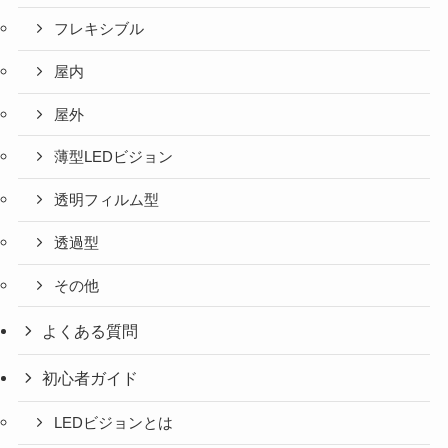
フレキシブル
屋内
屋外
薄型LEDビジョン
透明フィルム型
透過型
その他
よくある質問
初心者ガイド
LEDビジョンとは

● ● ●

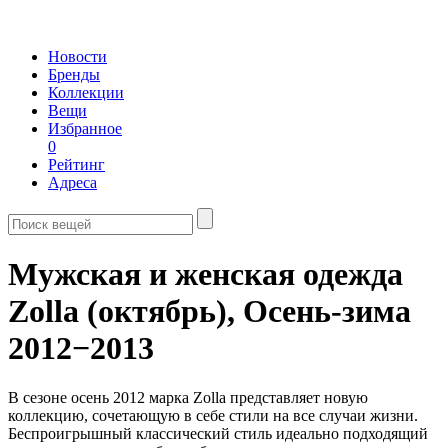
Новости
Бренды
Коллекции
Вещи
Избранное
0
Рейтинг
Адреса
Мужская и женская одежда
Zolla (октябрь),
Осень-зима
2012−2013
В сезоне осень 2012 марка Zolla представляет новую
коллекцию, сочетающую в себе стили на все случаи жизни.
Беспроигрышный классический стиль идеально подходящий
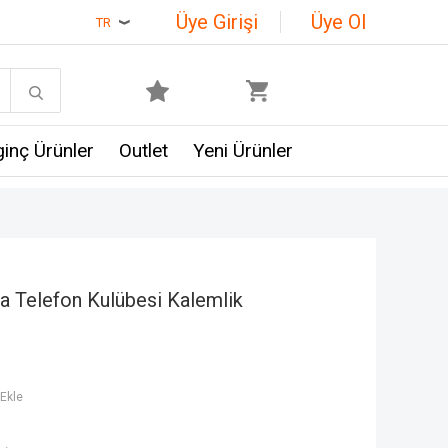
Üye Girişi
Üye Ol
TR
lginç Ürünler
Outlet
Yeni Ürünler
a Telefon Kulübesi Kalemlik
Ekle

● ● ●

* TASK TO COMPLETE
Show every line from the entries above in which the word "Zolla" appears.

* TASK RESULT
Zolla (октябрь),
В сезоне осень 2012 марка Zolla представляет новую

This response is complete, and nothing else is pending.